Bayram Namazları Dolayısıyla Ezan Okunmaz, Kamet Getirilmez.
Bayram namazı için ezan okumak ve kamet getirmek sözkonusu değildir. Çünkü Peygamber Sallallahu aleyhi vesellem’in bayram namazını ezan okumaksızın ve kamet getirilmeksizin kılmış olduğu sabittir.

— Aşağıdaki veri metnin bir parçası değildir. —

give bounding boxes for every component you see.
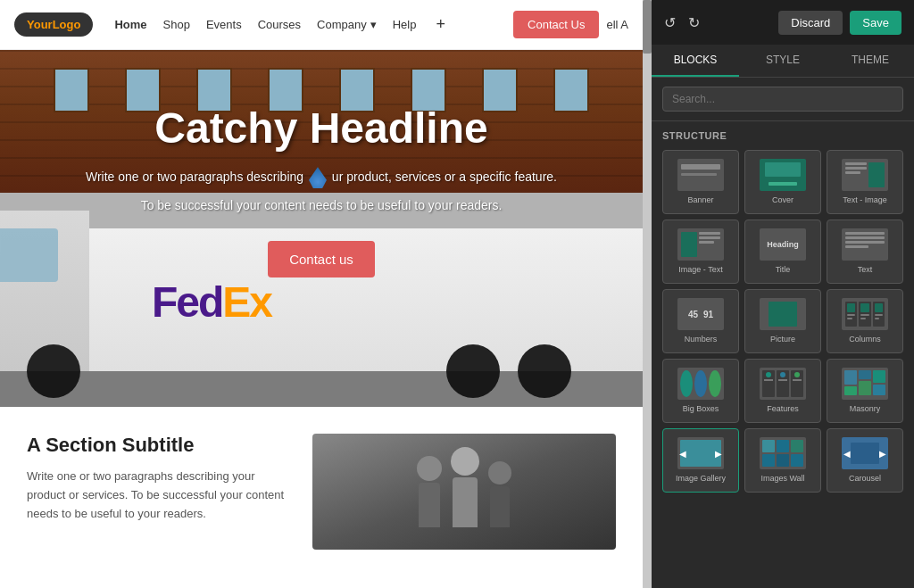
thumb-picture-icon: [760, 298, 806, 330]
undo-button[interactable]: ↺: [664, 14, 676, 31]
thumb-numbers-icon: 45 91: [677, 298, 724, 330]
block-text-image-label: Text - Image: [843, 195, 887, 204]
hero-content: Catchy Headline Write one or two paragra…: [36, 104, 607, 277]
block-text-image[interactable]: Text - Image: [827, 150, 903, 214]
section-below: A Section Subtitle Write one or two para…: [0, 407, 643, 588]
block-bigboxes[interactable]: Big Boxes: [662, 359, 739, 423]
block-masonry[interactable]: Masonry: [827, 359, 903, 423]
person-body-1: [419, 483, 440, 527]
block-features-label: Features: [767, 404, 799, 413]
hero-headline: Catchy Headline: [36, 104, 607, 153]
block-picture[interactable]: Picture: [744, 289, 821, 353]
block-picture-label: Picture: [770, 335, 795, 344]
block-carousel[interactable]: ◀ ▶ Carousel: [827, 428, 903, 493]
section-body: Write one or two paragraphs describing y…: [27, 468, 286, 523]
thumb-title-icon: Heading: [760, 228, 806, 261]
thumb-masonry-icon: [842, 368, 888, 400]
redo-button[interactable]: ↻: [688, 14, 700, 31]
search-input[interactable]: [662, 87, 903, 112]
thumb-columns-icon: [842, 298, 888, 330]
block-image-text-label: Image - Text: [678, 265, 722, 274]
save-button[interactable]: Save: [850, 11, 902, 35]
nav-company[interactable]: Company ▾: [317, 18, 377, 31]
nav-help[interactable]: Help: [393, 18, 417, 31]
tab-blocks[interactable]: BLOCKS: [652, 45, 739, 77]
block-imgwall[interactable]: Images Wall: [744, 428, 821, 493]
block-title-label: Title: [776, 265, 791, 274]
block-features[interactable]: Features: [744, 359, 821, 423]
structure-label: Structure: [662, 130, 903, 141]
right-panel: ↺ ↻ Discard Save BLOCKS STYLE THEME Stru…: [652, 0, 914, 588]
block-imgallery-label: Image Gallery: [676, 474, 726, 483]
block-bigboxes-label: Big Boxes: [683, 404, 719, 413]
navbar: YourLogo Home Shop Events Courses Compan…: [0, 0, 643, 50]
section-image: [312, 434, 616, 550]
logo[interactable]: YourLogo: [14, 12, 93, 37]
nav-contact-button[interactable]: Contact Us: [513, 11, 599, 38]
panel-body: Structure Banner Cover: [652, 121, 914, 588]
panel-header-left: ↺ ↻: [664, 14, 700, 31]
thumb-bigboxes-icon: [677, 368, 724, 400]
block-text-label: Text: [858, 265, 873, 274]
website-preview: YourLogo Home Shop Events Courses Compan…: [0, 0, 643, 588]
block-masonry-label: Masonry: [850, 404, 881, 413]
block-imgwall-label: Images Wall: [760, 474, 804, 483]
panel-tabs: BLOCKS STYLE THEME: [652, 45, 914, 78]
block-text[interactable]: Text: [827, 219, 903, 284]
thumb-image-text-icon: [677, 228, 724, 261]
hero-subtext-1: Write one or two paragraphs describing u…: [36, 167, 607, 188]
thumb-imgwall-icon: [760, 437, 806, 469]
discard-button[interactable]: Discard: [778, 11, 843, 35]
block-columns-label: Columns: [849, 335, 881, 344]
block-banner-label: Banner: [687, 195, 713, 204]
nav-extra-text: ell A: [606, 18, 628, 31]
block-image-text[interactable]: Image - Text: [662, 219, 739, 284]
section-subtitle: A Section Subtitle: [27, 434, 286, 457]
block-numbers[interactable]: 45 91 Numbers: [662, 289, 739, 353]
nav-shop[interactable]: Shop: [163, 18, 190, 31]
thumb-text-image-icon: [842, 159, 888, 191]
section-image-inner: [312, 434, 616, 550]
tab-theme[interactable]: THEME: [827, 45, 914, 77]
nav-events[interactable]: Events: [206, 18, 242, 31]
person-body-3: [490, 486, 510, 527]
hero-section: FedEx Catchy Headline Write one or two p…: [0, 50, 643, 407]
person-head-1: [417, 456, 442, 481]
section-text: A Section Subtitle Write one or two para…: [27, 434, 286, 570]
thumb-text-icon: [842, 228, 888, 261]
block-carousel-label: Carousel: [849, 474, 881, 483]
block-columns[interactable]: Columns: [827, 289, 903, 353]
website-scrollbar[interactable]: [643, 0, 652, 588]
tab-style[interactable]: STYLE: [739, 45, 827, 77]
hero-subtext-2: To be successful your content needs to b…: [36, 195, 607, 215]
nav-courses[interactable]: Courses: [258, 18, 301, 31]
block-title[interactable]: Heading Title: [744, 219, 821, 284]
person-body-2: [453, 477, 478, 527]
thumb-banner-icon: [677, 159, 724, 191]
nav-home[interactable]: Home: [114, 18, 146, 31]
thumb-features-icon: [760, 368, 806, 400]
nav-links: Home Shop Events Courses Company ▾ Help …: [114, 15, 503, 34]
blocks-grid: Banner Cover: [662, 150, 903, 493]
thumb-cover-icon: [760, 159, 806, 191]
thumb-imgallery-icon: ◀ ▶: [677, 437, 724, 469]
panel-search-area: [652, 78, 914, 121]
nav-add[interactable]: +: [436, 15, 445, 34]
block-cover[interactable]: Cover: [744, 150, 821, 214]
scrollbar-thumb[interactable]: [643, 0, 652, 54]
block-numbers-label: Numbers: [685, 335, 718, 344]
thumb-carousel-icon: ◀ ▶: [842, 437, 888, 469]
block-banner[interactable]: Banner: [662, 150, 739, 214]
person-head-3: [488, 461, 511, 484]
panel-header: ↺ ↻ Discard Save: [652, 0, 914, 45]
block-cover-label: Cover: [772, 195, 794, 204]
person-head-2: [451, 447, 479, 476]
drop-icon: [309, 167, 327, 188]
hero-cta-button[interactable]: Contact us: [268, 241, 375, 277]
block-imgallery[interactable]: ◀ ▶ Image Gallery: [662, 428, 739, 493]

İbn Abbas ve Câbir Radıyallahu anhuma'dan şöyle dedikleri rivâyet edilmiştir: "Ramazan bayramı günü de, kurban bayramı günü de (namazdan önce) ezan okunmuyordu."804
Câbir b. Semura Radıyallahu anh'dan şöyle dediği rivâyet edilmiştir: "Rasûlullah Sallallahu aleyhi vesellem ile birlikte iki bayram namazını bir değil, iki değil (pek çok defa) ezan okunmadan, kamet getirilmeden kıldım."805
İbnu'l-Kayyim der ki: Peygamber Sallallahu aleyhi vesellem musallâya vardı mı ezan okunmaksızın, kamet getirilmeksizin; "es-salâtu câmia: topluca namaza" diye seslenilmeksizin namaza başlardı. Sünnet olan bunlardan herhangi birisinin yapılmamasıdır.806
İbn Hazm der ki: İmam gelir, ezan ve kamet okunmadan öne geçer, insanlara açıktan Kur'ân okuduğu iki rekât namaz kıldırır.807
Bayram Namazından Önce Ya da Sonra Namaz Kılınır mı?
Peygamber Sallallahu aleyhi vesellem’in bayram namazından önce de, sonra da namaz kıldığı sabit değildir.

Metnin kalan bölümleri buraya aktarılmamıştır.